We’ve all had biscuits and gravy. No hate on this classic because it’s still one of my favorites, especially when I’m getting breakfast out. But, in my opinion, croissants might just be the best form of bread out there and I’d replace just about any other form of bread with a croissant – almost always. The sausage gravy softens into the warm, flaky, buttery layers of the croissant and literally feels like it’s melting in your mouth. It’s so decadent, incredibly filling and satisfying.
If you’re more of a traditional fellow, you can easily swap out the croissant for a biscuit. I highly recommend trying my fresh thyme biscuits with honey butter glaze.

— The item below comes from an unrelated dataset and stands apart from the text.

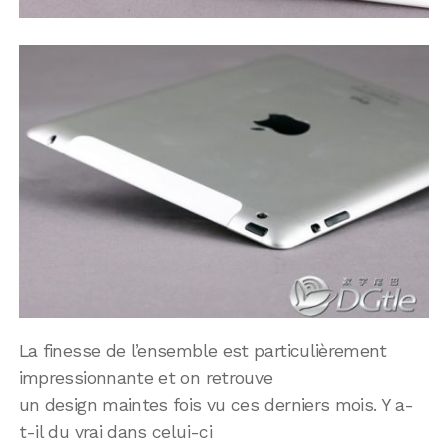
La finesse de l’ensemble est particulièrement
impressionnante et on retrouve
un design maintes fois vu ces derniers mois. Y a-
t-il du vrai dans celui-ci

Sausage gravy on croissant can be a healthy part of your diet
Health is a relative word that means something different to everyone, and it’s meant something different to me in different points of my own life. I feel now, at 27 years old, that I have the healthiest relationship with food that I’ve ever had. What have I done differently? I don’t stress. I pretty much eat what I want whenever I want. My stress-free, diet-free relationship with food has made me the happiest and healthiest I’ve been in years. Ironically, the years I spent dieting and stressing about everything that went into my mouth are the years my health took a decline. Today my only focus is on nutrient-density – prioritizing vitamins and minerals. When I focus on putting nutrient-dense food first, I’m often too full and satisfied for extra “junk*.” My cravings for “junk” are rare. But when they’re there, I treat myself to what I want. Like, for instance, a croissant with my sausage gravy.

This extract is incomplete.